Without the pictures, return each record as it appears.

*** Opening Supplied data ***

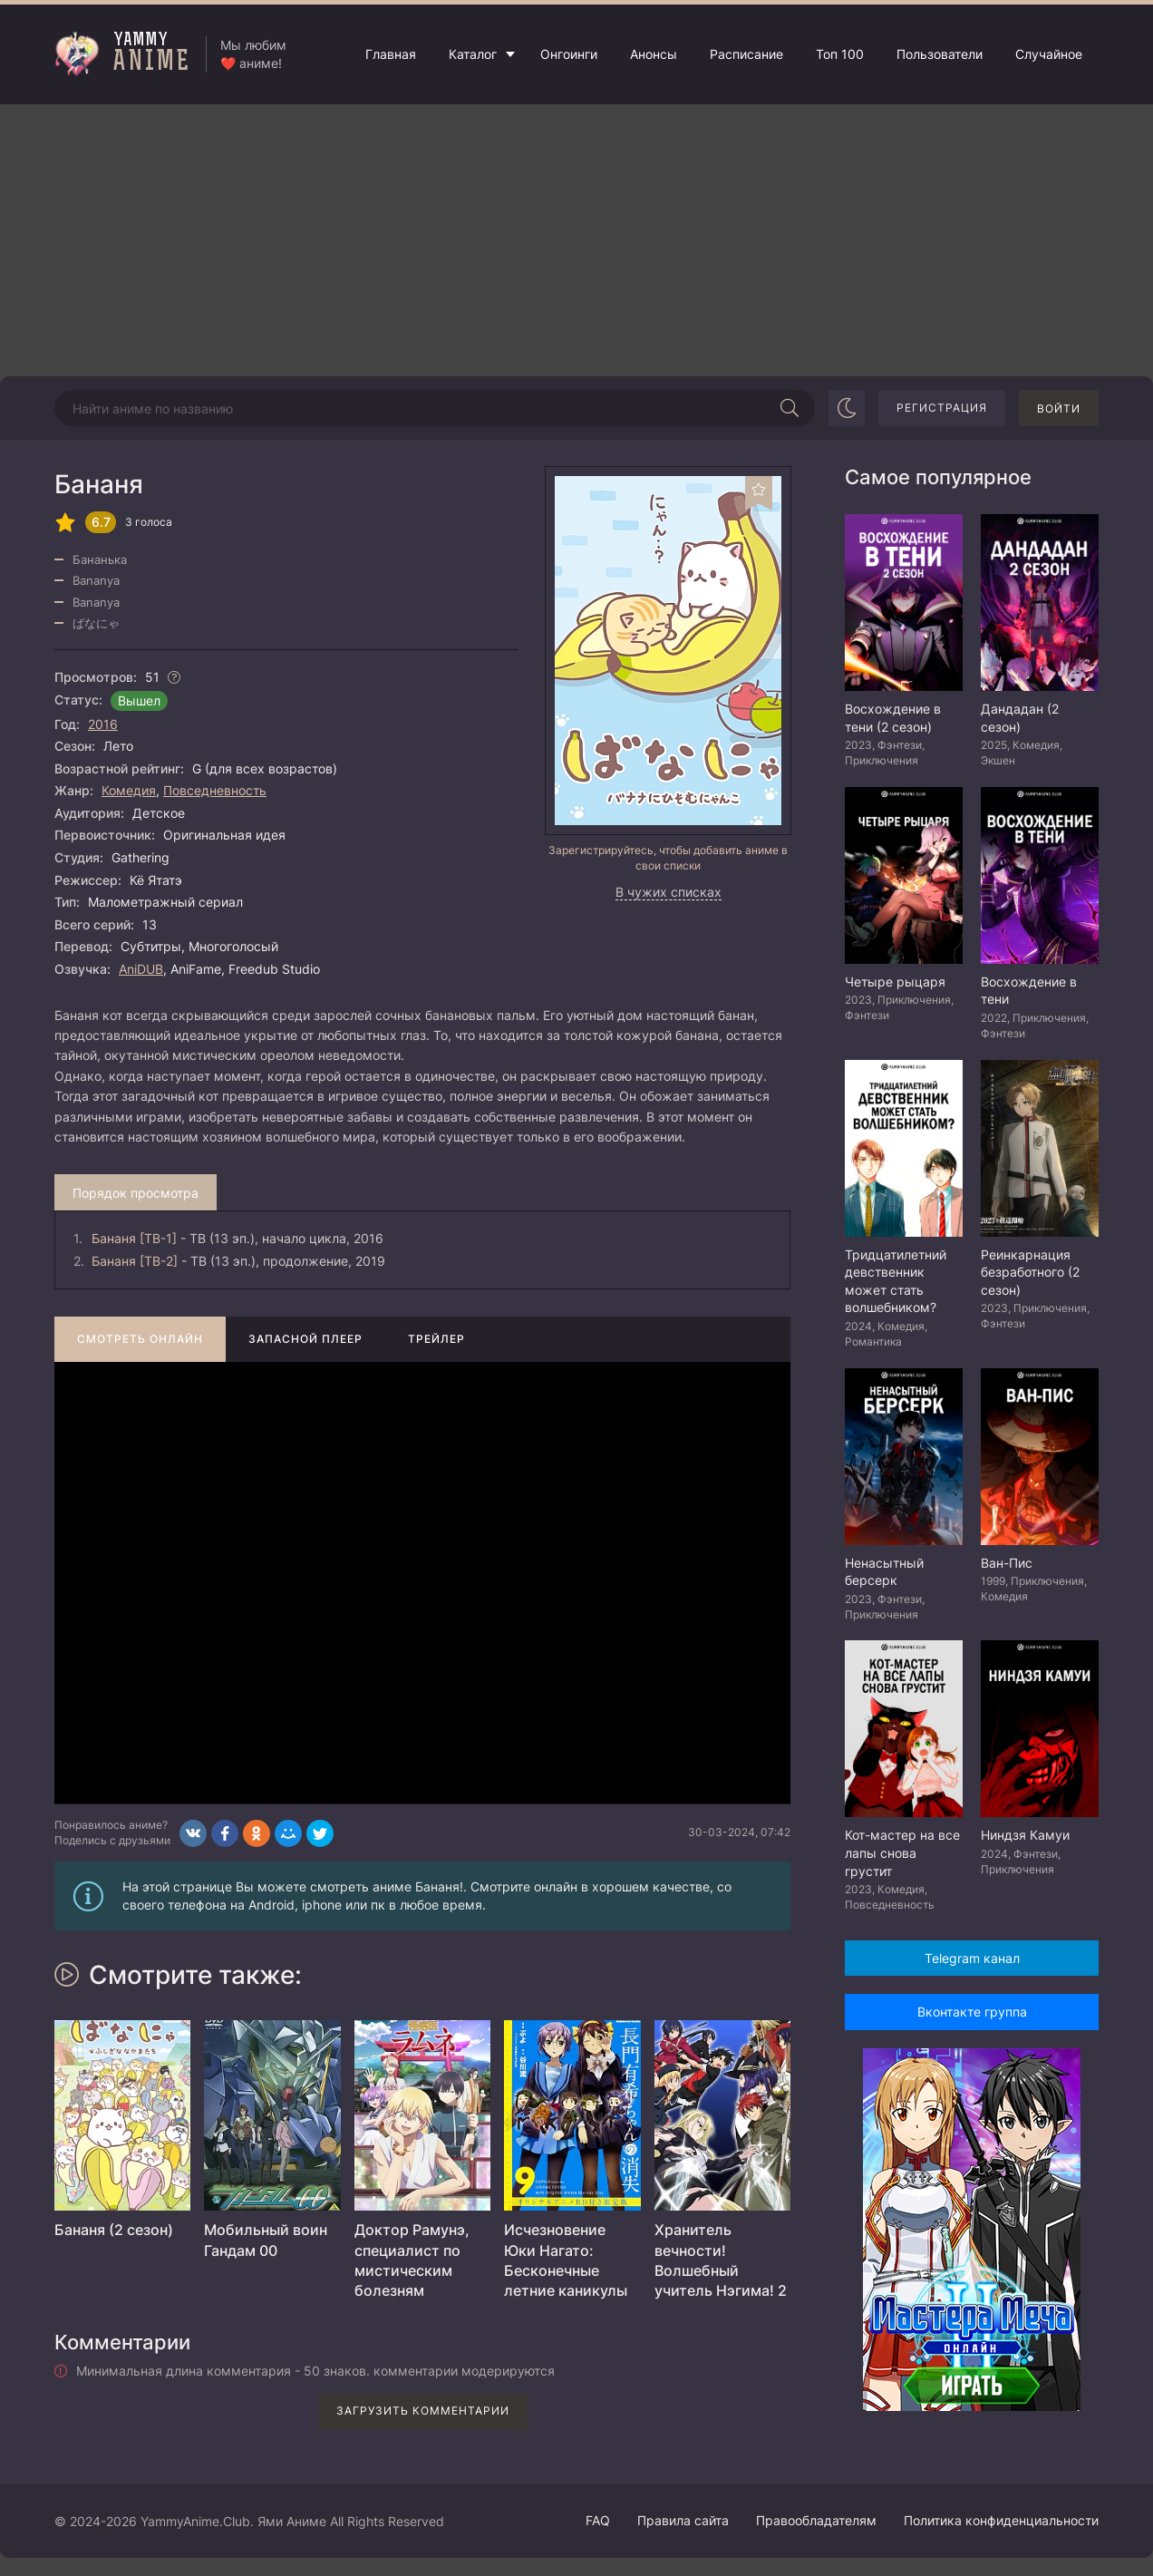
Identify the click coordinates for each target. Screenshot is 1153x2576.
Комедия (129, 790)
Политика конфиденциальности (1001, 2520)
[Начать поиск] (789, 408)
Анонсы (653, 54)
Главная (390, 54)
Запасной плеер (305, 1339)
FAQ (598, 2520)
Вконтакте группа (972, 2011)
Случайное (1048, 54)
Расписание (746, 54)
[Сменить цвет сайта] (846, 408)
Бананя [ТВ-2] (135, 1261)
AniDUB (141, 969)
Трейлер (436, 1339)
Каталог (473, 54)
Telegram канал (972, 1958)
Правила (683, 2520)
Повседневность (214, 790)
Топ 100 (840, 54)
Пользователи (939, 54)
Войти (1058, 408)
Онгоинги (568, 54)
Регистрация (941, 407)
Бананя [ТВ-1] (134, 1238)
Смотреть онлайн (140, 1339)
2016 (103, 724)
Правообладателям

*** Closing Supplied data ***

** Response area **
Identify the click coordinates for each target. Screenshot is 1153x2576.
Комедия (129, 790)
Политика конфиденциальности (1001, 2520)
[Начать поиск] (789, 408)
Анонсы (653, 54)
Главная (390, 54)
Запасной плеер (305, 1339)
FAQ (598, 2520)
Вконтакте группа (972, 2011)
Случайное (1048, 54)
Расписание (746, 54)
[Сменить цвет сайта] (846, 408)
Бананя [ТВ-2] (135, 1261)
AniDUB (141, 969)
Трейлер (436, 1339)
Каталог (473, 54)
Telegram канал (972, 1958)
Правила (683, 2520)
Повседневность (214, 790)
Топ 100 (840, 54)
Пользователи (939, 54)
Войти (1058, 408)
Онгоинги (568, 54)
Регистрация (941, 407)
Бананя [ТВ-1] (134, 1238)
Смотреть онлайн (140, 1339)
2016 (103, 724)
Правообладателям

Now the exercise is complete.